Bin avukatın görev alabileceği Kobani davasında,iktidarın insanlığa karşı işlediği suçlardan yüz pilot olay seçilir.Her bir olayı  on avukat grubu üstlenir.Yüz grup bin avukat savunmada iktidarı itham eder.

AİHM, Lahey’e Uluslararası Ceza Mahkemesi, Cenevre BM İnsan Hakları Komisyonu,Bosna-Hersek,Ruanda ve en son Nijerya Ad Hoc mahkemelerinde ki savaş suçları yargılamaları içtihatları ve yapılacak başvurularla dava uluslar arası bir zemine çekilebilir.

Kobani davasında Kürtlerin Kobani ve Şengal direnişleri destansı mücadeleleri ve zaferleri ile belgelenir.

Kafa kesen cellatlarla katillerle ,kadınları Musul köle pazarlarında satanlarla kim işbirliği yapmış açığa çıkarılır.

Kobani davasıyla AİHM kararının önünü kesmek isteyenleri, HDP’yi kapatmak demokrasi ve özgürlük güçlerini yargılamak isteyenleri, şimdi yargılama zamanıdır.

Korona koşullarında 25 Nisan 2021 de duruşmalar başlayacak.Mahkeme siyasi talimatlar karşısında şimdiden öylesine şaşkın ki o günün pazar ve tatil günü olduğunu unutmuş.

Bilişimi siyasette ve yargılamada etkin olarak kullanmak lazım.Uluslar arası hukukçu kuruluşlarını ve dünyanın büyük barolarını davaya müdahil etmek lazım.

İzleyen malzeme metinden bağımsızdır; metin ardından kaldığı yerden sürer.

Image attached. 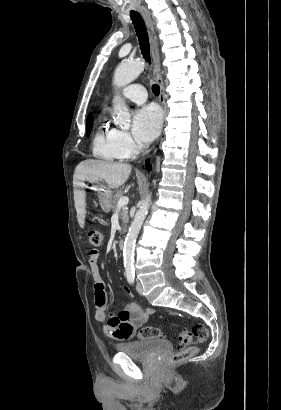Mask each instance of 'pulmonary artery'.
Instances as JSON below:
<instances>
[{
    "instance_id": "obj_1",
    "label": "pulmonary artery",
    "mask_w": 281,
    "mask_h": 410,
    "mask_svg": "<svg viewBox=\"0 0 281 410\" xmlns=\"http://www.w3.org/2000/svg\"><path fill=\"white\" fill-rule=\"evenodd\" d=\"M122 95L125 99L142 104L147 99L146 89L140 84H131L124 88Z\"/></svg>"
}]
</instances>
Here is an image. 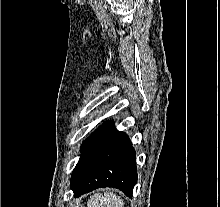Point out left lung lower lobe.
<instances>
[{"label": "left lung lower lobe", "mask_w": 220, "mask_h": 207, "mask_svg": "<svg viewBox=\"0 0 220 207\" xmlns=\"http://www.w3.org/2000/svg\"><path fill=\"white\" fill-rule=\"evenodd\" d=\"M80 159L71 175L75 197L100 187H114L132 196L137 182L135 150L129 137L104 124L81 146Z\"/></svg>", "instance_id": "1"}]
</instances>
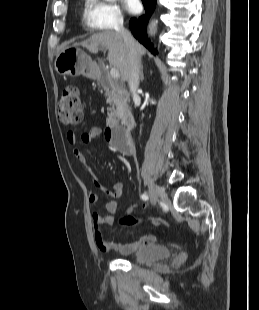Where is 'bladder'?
Here are the masks:
<instances>
[{
  "label": "bladder",
  "mask_w": 259,
  "mask_h": 310,
  "mask_svg": "<svg viewBox=\"0 0 259 310\" xmlns=\"http://www.w3.org/2000/svg\"><path fill=\"white\" fill-rule=\"evenodd\" d=\"M171 250L160 244H147L139 248L130 258L134 264H148L169 258Z\"/></svg>",
  "instance_id": "31cf9c89"
}]
</instances>
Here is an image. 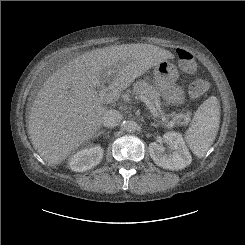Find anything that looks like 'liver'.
<instances>
[{"label":"liver","instance_id":"6515ba94","mask_svg":"<svg viewBox=\"0 0 245 245\" xmlns=\"http://www.w3.org/2000/svg\"><path fill=\"white\" fill-rule=\"evenodd\" d=\"M174 55L151 44L94 49L55 71L43 84L28 117L34 149L49 164H60L100 129L106 105L115 103L136 78ZM109 91L98 89L109 76Z\"/></svg>","mask_w":245,"mask_h":245}]
</instances>
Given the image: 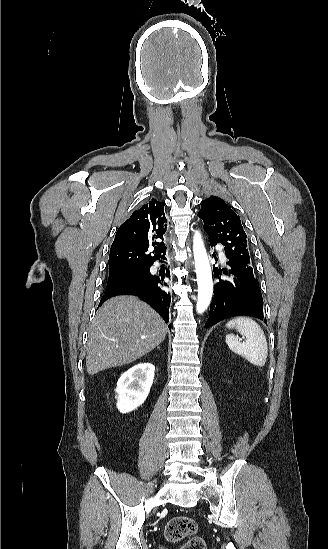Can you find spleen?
<instances>
[{
    "mask_svg": "<svg viewBox=\"0 0 328 549\" xmlns=\"http://www.w3.org/2000/svg\"><path fill=\"white\" fill-rule=\"evenodd\" d=\"M227 329H237L240 335L246 337V343H239L235 335H227L226 345L230 351L247 359L256 367H264L268 357V345L264 331L250 317H234L228 321Z\"/></svg>",
    "mask_w": 328,
    "mask_h": 549,
    "instance_id": "obj_1",
    "label": "spleen"
}]
</instances>
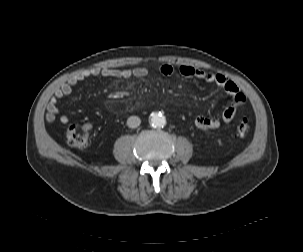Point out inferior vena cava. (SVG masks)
I'll return each instance as SVG.
<instances>
[{
    "label": "inferior vena cava",
    "instance_id": "1",
    "mask_svg": "<svg viewBox=\"0 0 303 252\" xmlns=\"http://www.w3.org/2000/svg\"><path fill=\"white\" fill-rule=\"evenodd\" d=\"M141 123L138 116H130L127 120V125L129 128H137Z\"/></svg>",
    "mask_w": 303,
    "mask_h": 252
}]
</instances>
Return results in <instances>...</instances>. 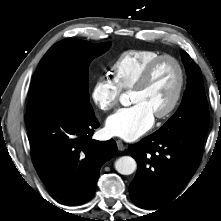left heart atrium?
<instances>
[{
	"label": "left heart atrium",
	"mask_w": 221,
	"mask_h": 221,
	"mask_svg": "<svg viewBox=\"0 0 221 221\" xmlns=\"http://www.w3.org/2000/svg\"><path fill=\"white\" fill-rule=\"evenodd\" d=\"M154 123V115L141 103L118 110L108 117L106 131L111 136L135 140L147 132Z\"/></svg>",
	"instance_id": "obj_1"
}]
</instances>
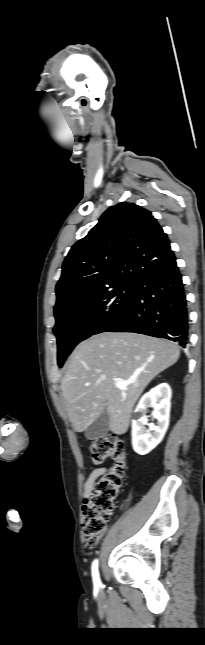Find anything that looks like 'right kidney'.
<instances>
[{"instance_id": "1", "label": "right kidney", "mask_w": 205, "mask_h": 645, "mask_svg": "<svg viewBox=\"0 0 205 645\" xmlns=\"http://www.w3.org/2000/svg\"><path fill=\"white\" fill-rule=\"evenodd\" d=\"M171 395L170 386L161 383L140 399L134 410L131 432L133 450L137 454H148L162 441L169 426ZM150 407L153 408L152 416L157 420L156 425L148 423L146 413Z\"/></svg>"}]
</instances>
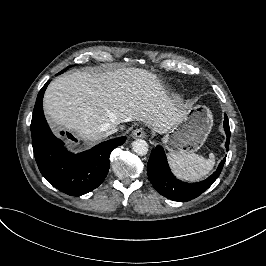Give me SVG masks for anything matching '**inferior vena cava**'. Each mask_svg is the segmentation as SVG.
Masks as SVG:
<instances>
[{
	"label": "inferior vena cava",
	"instance_id": "602c4592",
	"mask_svg": "<svg viewBox=\"0 0 266 266\" xmlns=\"http://www.w3.org/2000/svg\"><path fill=\"white\" fill-rule=\"evenodd\" d=\"M118 131V129L117 128H113V129H110V130H106L105 132V135H106V137L107 136H109V135H111V134H114V133H116Z\"/></svg>",
	"mask_w": 266,
	"mask_h": 266
}]
</instances>
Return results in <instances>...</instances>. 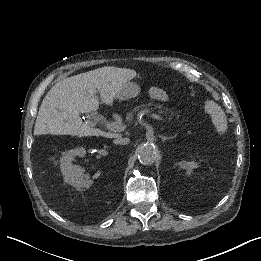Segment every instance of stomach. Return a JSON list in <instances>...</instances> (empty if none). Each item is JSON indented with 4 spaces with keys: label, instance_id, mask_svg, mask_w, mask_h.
<instances>
[{
    "label": "stomach",
    "instance_id": "0dacf381",
    "mask_svg": "<svg viewBox=\"0 0 261 261\" xmlns=\"http://www.w3.org/2000/svg\"><path fill=\"white\" fill-rule=\"evenodd\" d=\"M140 90L139 85L133 82H128L120 89L116 95V98L119 100L133 98L140 94Z\"/></svg>",
    "mask_w": 261,
    "mask_h": 261
}]
</instances>
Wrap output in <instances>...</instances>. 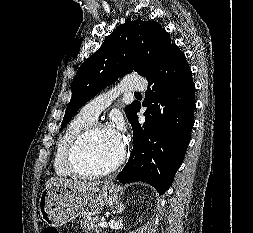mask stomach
<instances>
[{
    "instance_id": "0dacf381",
    "label": "stomach",
    "mask_w": 253,
    "mask_h": 233,
    "mask_svg": "<svg viewBox=\"0 0 253 233\" xmlns=\"http://www.w3.org/2000/svg\"><path fill=\"white\" fill-rule=\"evenodd\" d=\"M118 199V189L110 183L85 191L52 185L45 187L40 195L39 212L45 224L59 227L81 215H97L104 205L118 204Z\"/></svg>"
}]
</instances>
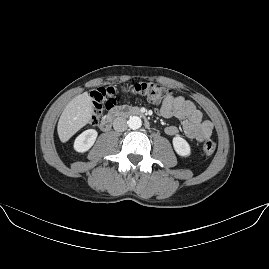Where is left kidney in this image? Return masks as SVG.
Listing matches in <instances>:
<instances>
[{"label": "left kidney", "instance_id": "left-kidney-1", "mask_svg": "<svg viewBox=\"0 0 269 269\" xmlns=\"http://www.w3.org/2000/svg\"><path fill=\"white\" fill-rule=\"evenodd\" d=\"M173 144L176 151L181 155H187L190 151L188 143L180 137L174 138Z\"/></svg>", "mask_w": 269, "mask_h": 269}]
</instances>
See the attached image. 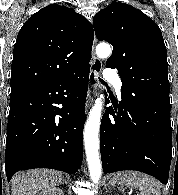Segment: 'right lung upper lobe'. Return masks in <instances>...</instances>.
<instances>
[{
	"label": "right lung upper lobe",
	"instance_id": "cb5924a9",
	"mask_svg": "<svg viewBox=\"0 0 178 195\" xmlns=\"http://www.w3.org/2000/svg\"><path fill=\"white\" fill-rule=\"evenodd\" d=\"M94 30L73 8L51 4L22 26L14 45L11 91L59 82L90 67Z\"/></svg>",
	"mask_w": 178,
	"mask_h": 195
}]
</instances>
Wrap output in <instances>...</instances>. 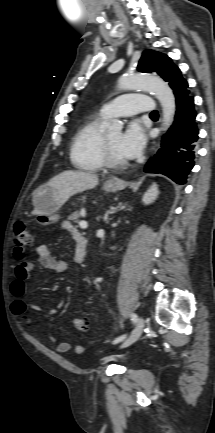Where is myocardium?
<instances>
[{
	"label": "myocardium",
	"mask_w": 215,
	"mask_h": 433,
	"mask_svg": "<svg viewBox=\"0 0 215 433\" xmlns=\"http://www.w3.org/2000/svg\"><path fill=\"white\" fill-rule=\"evenodd\" d=\"M102 159L104 165L110 168H122L127 165L126 160L119 159L113 154L106 135H104L102 139Z\"/></svg>",
	"instance_id": "f54148a6"
}]
</instances>
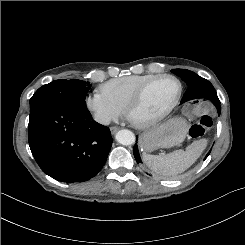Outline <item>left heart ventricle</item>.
Instances as JSON below:
<instances>
[{
  "label": "left heart ventricle",
  "instance_id": "b2bd125f",
  "mask_svg": "<svg viewBox=\"0 0 245 245\" xmlns=\"http://www.w3.org/2000/svg\"><path fill=\"white\" fill-rule=\"evenodd\" d=\"M178 88V83L172 79H164L153 84L145 93L141 104L133 112V119L147 120L162 113L176 97Z\"/></svg>",
  "mask_w": 245,
  "mask_h": 245
}]
</instances>
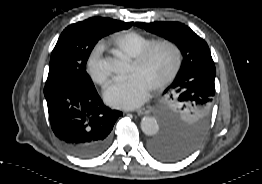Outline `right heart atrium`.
Wrapping results in <instances>:
<instances>
[{"mask_svg": "<svg viewBox=\"0 0 262 184\" xmlns=\"http://www.w3.org/2000/svg\"><path fill=\"white\" fill-rule=\"evenodd\" d=\"M102 51L100 45L91 51L87 61V73L92 82L102 88H107L113 79V73Z\"/></svg>", "mask_w": 262, "mask_h": 184, "instance_id": "right-heart-atrium-1", "label": "right heart atrium"}]
</instances>
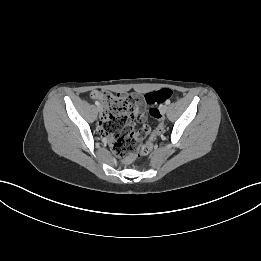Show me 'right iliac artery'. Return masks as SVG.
Masks as SVG:
<instances>
[{"label":"right iliac artery","instance_id":"82829eb1","mask_svg":"<svg viewBox=\"0 0 261 261\" xmlns=\"http://www.w3.org/2000/svg\"><path fill=\"white\" fill-rule=\"evenodd\" d=\"M95 104H96L97 106H99V105H100V103H99L98 101H96V102H95Z\"/></svg>","mask_w":261,"mask_h":261}]
</instances>
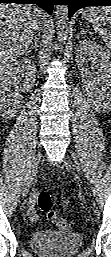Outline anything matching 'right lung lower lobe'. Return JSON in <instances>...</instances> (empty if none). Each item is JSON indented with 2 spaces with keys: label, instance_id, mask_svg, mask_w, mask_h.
Masks as SVG:
<instances>
[{
  "label": "right lung lower lobe",
  "instance_id": "98d812e1",
  "mask_svg": "<svg viewBox=\"0 0 111 257\" xmlns=\"http://www.w3.org/2000/svg\"><path fill=\"white\" fill-rule=\"evenodd\" d=\"M0 3L36 4L50 14L53 9L54 0H0Z\"/></svg>",
  "mask_w": 111,
  "mask_h": 257
}]
</instances>
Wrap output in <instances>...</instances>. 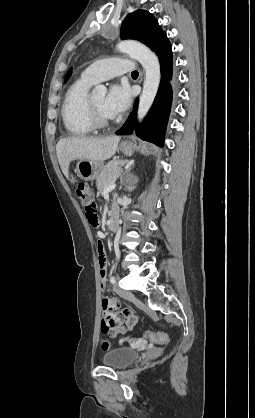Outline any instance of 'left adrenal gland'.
I'll use <instances>...</instances> for the list:
<instances>
[{
  "label": "left adrenal gland",
  "mask_w": 255,
  "mask_h": 418,
  "mask_svg": "<svg viewBox=\"0 0 255 418\" xmlns=\"http://www.w3.org/2000/svg\"><path fill=\"white\" fill-rule=\"evenodd\" d=\"M131 170V166L126 170V172L125 173H128L129 171ZM130 182H133V184H135L136 183V181H131V179H130Z\"/></svg>",
  "instance_id": "a2214340"
}]
</instances>
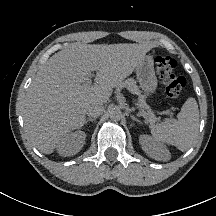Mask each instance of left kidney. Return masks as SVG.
I'll return each mask as SVG.
<instances>
[{
	"label": "left kidney",
	"mask_w": 216,
	"mask_h": 216,
	"mask_svg": "<svg viewBox=\"0 0 216 216\" xmlns=\"http://www.w3.org/2000/svg\"><path fill=\"white\" fill-rule=\"evenodd\" d=\"M139 142L147 155L155 160L166 161L170 157L169 150L158 140L148 135H141Z\"/></svg>",
	"instance_id": "obj_1"
}]
</instances>
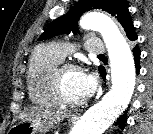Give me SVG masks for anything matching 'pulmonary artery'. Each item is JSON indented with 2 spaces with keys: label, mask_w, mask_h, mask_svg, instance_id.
Returning a JSON list of instances; mask_svg holds the SVG:
<instances>
[{
  "label": "pulmonary artery",
  "mask_w": 153,
  "mask_h": 134,
  "mask_svg": "<svg viewBox=\"0 0 153 134\" xmlns=\"http://www.w3.org/2000/svg\"><path fill=\"white\" fill-rule=\"evenodd\" d=\"M51 49L62 60L73 50V46L68 43L54 42L50 44ZM88 52L92 54H103L105 52V45L98 38H90L86 42Z\"/></svg>",
  "instance_id": "obj_1"
}]
</instances>
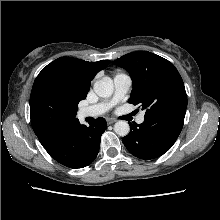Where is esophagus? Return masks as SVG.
<instances>
[{
    "label": "esophagus",
    "mask_w": 220,
    "mask_h": 220,
    "mask_svg": "<svg viewBox=\"0 0 220 220\" xmlns=\"http://www.w3.org/2000/svg\"><path fill=\"white\" fill-rule=\"evenodd\" d=\"M115 122H116L115 119H107V123H108L109 125H111V124H113V123H115Z\"/></svg>",
    "instance_id": "1"
}]
</instances>
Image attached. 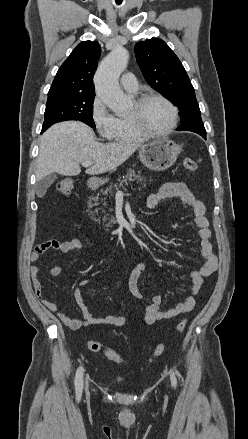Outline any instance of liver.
Returning <instances> with one entry per match:
<instances>
[{
    "label": "liver",
    "mask_w": 248,
    "mask_h": 439,
    "mask_svg": "<svg viewBox=\"0 0 248 439\" xmlns=\"http://www.w3.org/2000/svg\"><path fill=\"white\" fill-rule=\"evenodd\" d=\"M132 142L103 144L96 141L94 131L80 121H64L51 126L41 137L37 158L36 180L52 173L75 176L80 163L92 162L85 173L97 175L123 164L138 148Z\"/></svg>",
    "instance_id": "liver-1"
}]
</instances>
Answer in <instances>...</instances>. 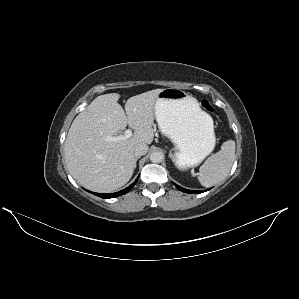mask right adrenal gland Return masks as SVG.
I'll use <instances>...</instances> for the list:
<instances>
[{"mask_svg": "<svg viewBox=\"0 0 299 299\" xmlns=\"http://www.w3.org/2000/svg\"><path fill=\"white\" fill-rule=\"evenodd\" d=\"M139 158H140V157H136V158H135L134 169H136V167H137V160H138Z\"/></svg>", "mask_w": 299, "mask_h": 299, "instance_id": "2a0ac1e0", "label": "right adrenal gland"}]
</instances>
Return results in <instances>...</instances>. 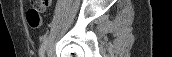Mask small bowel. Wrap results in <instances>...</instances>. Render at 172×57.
<instances>
[{
	"label": "small bowel",
	"mask_w": 172,
	"mask_h": 57,
	"mask_svg": "<svg viewBox=\"0 0 172 57\" xmlns=\"http://www.w3.org/2000/svg\"><path fill=\"white\" fill-rule=\"evenodd\" d=\"M52 1L51 0H44L41 5L40 8L42 10H44L45 8L49 7L51 5Z\"/></svg>",
	"instance_id": "obj_1"
}]
</instances>
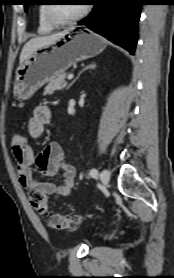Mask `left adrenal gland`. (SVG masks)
<instances>
[{"mask_svg": "<svg viewBox=\"0 0 174 278\" xmlns=\"http://www.w3.org/2000/svg\"><path fill=\"white\" fill-rule=\"evenodd\" d=\"M96 67L95 63H92L90 65H87L84 67L77 75V77L69 84L68 89L77 81V79L80 77V75L87 69H94Z\"/></svg>", "mask_w": 174, "mask_h": 278, "instance_id": "obj_1", "label": "left adrenal gland"}]
</instances>
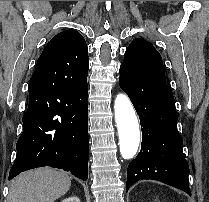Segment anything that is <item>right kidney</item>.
I'll return each mask as SVG.
<instances>
[{
  "label": "right kidney",
  "mask_w": 209,
  "mask_h": 202,
  "mask_svg": "<svg viewBox=\"0 0 209 202\" xmlns=\"http://www.w3.org/2000/svg\"><path fill=\"white\" fill-rule=\"evenodd\" d=\"M61 202H81V201L78 197L71 196V197H68V198L62 200Z\"/></svg>",
  "instance_id": "ca27d5eb"
}]
</instances>
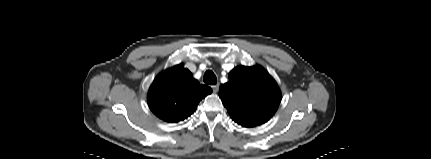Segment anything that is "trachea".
Listing matches in <instances>:
<instances>
[{
  "instance_id": "trachea-1",
  "label": "trachea",
  "mask_w": 431,
  "mask_h": 159,
  "mask_svg": "<svg viewBox=\"0 0 431 159\" xmlns=\"http://www.w3.org/2000/svg\"><path fill=\"white\" fill-rule=\"evenodd\" d=\"M204 82L209 85H215L217 83V78L212 70H207L204 74Z\"/></svg>"
}]
</instances>
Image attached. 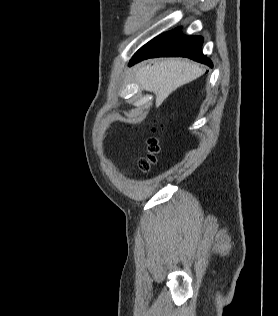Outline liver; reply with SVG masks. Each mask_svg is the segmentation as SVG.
Wrapping results in <instances>:
<instances>
[{
    "label": "liver",
    "mask_w": 278,
    "mask_h": 316,
    "mask_svg": "<svg viewBox=\"0 0 278 316\" xmlns=\"http://www.w3.org/2000/svg\"><path fill=\"white\" fill-rule=\"evenodd\" d=\"M204 73L198 64L180 58L155 60L152 65L146 62L135 68V80L141 89L156 95L159 106L174 90L189 83Z\"/></svg>",
    "instance_id": "6515ba94"
}]
</instances>
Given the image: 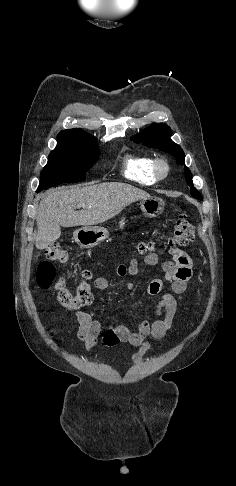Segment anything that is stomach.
I'll list each match as a JSON object with an SVG mask.
<instances>
[{
  "instance_id": "1",
  "label": "stomach",
  "mask_w": 236,
  "mask_h": 486,
  "mask_svg": "<svg viewBox=\"0 0 236 486\" xmlns=\"http://www.w3.org/2000/svg\"><path fill=\"white\" fill-rule=\"evenodd\" d=\"M141 210L146 217H157L164 211L165 203L162 199L151 197L141 200ZM127 223L125 217H122L119 225L124 227ZM109 232L102 226H84L74 232V239L81 248H93L107 239Z\"/></svg>"
}]
</instances>
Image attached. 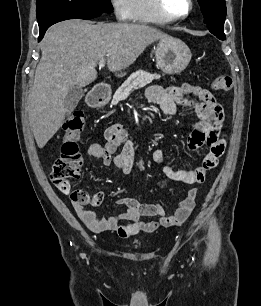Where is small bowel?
<instances>
[{"instance_id":"small-bowel-1","label":"small bowel","mask_w":261,"mask_h":306,"mask_svg":"<svg viewBox=\"0 0 261 306\" xmlns=\"http://www.w3.org/2000/svg\"><path fill=\"white\" fill-rule=\"evenodd\" d=\"M147 98L156 103L160 109L174 115L178 104L193 106L200 119L188 138V146L195 150L201 146L207 147L202 164L193 169L175 170L166 162L165 153L161 149L153 152V160L162 167L163 173L171 180L189 185L204 182L206 174L213 169L225 150L226 143L219 137L224 119L222 107L206 90L193 84L182 87L162 89L158 86L147 90ZM105 144L93 143L88 148V154L102 160L106 165L113 164L121 173L130 174L135 162V148L127 139L126 131L118 124H113L105 130ZM101 198L103 194L97 192ZM197 189L188 191L172 215H167L160 204H144L134 198H121L119 203L126 210L108 218L98 217L85 205L73 201L74 209L79 219L93 232L113 231L121 238H128L139 231L153 232L159 227L179 226L189 217L195 206ZM142 217H158V221H143ZM122 222H127L122 224Z\"/></svg>"}]
</instances>
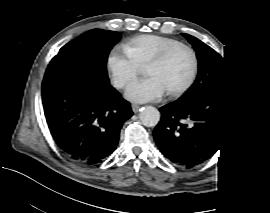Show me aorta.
Masks as SVG:
<instances>
[{
    "mask_svg": "<svg viewBox=\"0 0 270 213\" xmlns=\"http://www.w3.org/2000/svg\"><path fill=\"white\" fill-rule=\"evenodd\" d=\"M140 121L147 127H154L160 120V112L153 106H145L139 113Z\"/></svg>",
    "mask_w": 270,
    "mask_h": 213,
    "instance_id": "obj_1",
    "label": "aorta"
}]
</instances>
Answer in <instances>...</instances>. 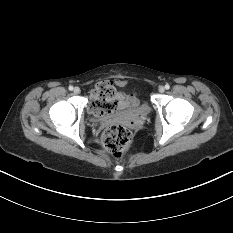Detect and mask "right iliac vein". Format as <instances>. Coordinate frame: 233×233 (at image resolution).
I'll return each instance as SVG.
<instances>
[{"label": "right iliac vein", "mask_w": 233, "mask_h": 233, "mask_svg": "<svg viewBox=\"0 0 233 233\" xmlns=\"http://www.w3.org/2000/svg\"><path fill=\"white\" fill-rule=\"evenodd\" d=\"M73 91L75 94H79L81 92L79 87H75Z\"/></svg>", "instance_id": "63e3f726"}]
</instances>
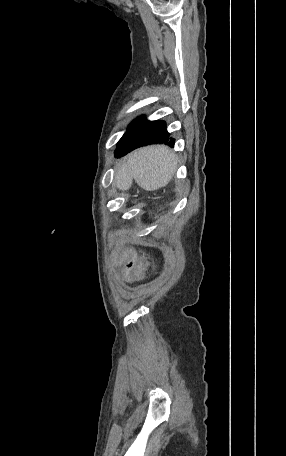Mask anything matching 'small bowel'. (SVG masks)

Gücümüz var başarabiliriz,Kobani davasını zaman yaymaya genişletmeye ötelemeye çalışanları bumerang gibi kendi silahları ile vurabiliriz.

Kobani davasında İnsanlığa karşı savaş suçları işleyen şüphelileri açığa çıkararak uluslararası mahkemelerde yargılayabiliriz.

Bunun için daha fazla birlik olmaya ve dayanışmaya ihtiyaç vardır.

Avrupada dünyanın tanınmış hukukçularından oluşan bir dayanışma grubu oluşturmanın tam zamanıdır.

6G veya 6A ihtiyaç yok, mevcut teknikler üzerinden yüz kişilik bir uluslararası konferansı canlı yapabiliriz.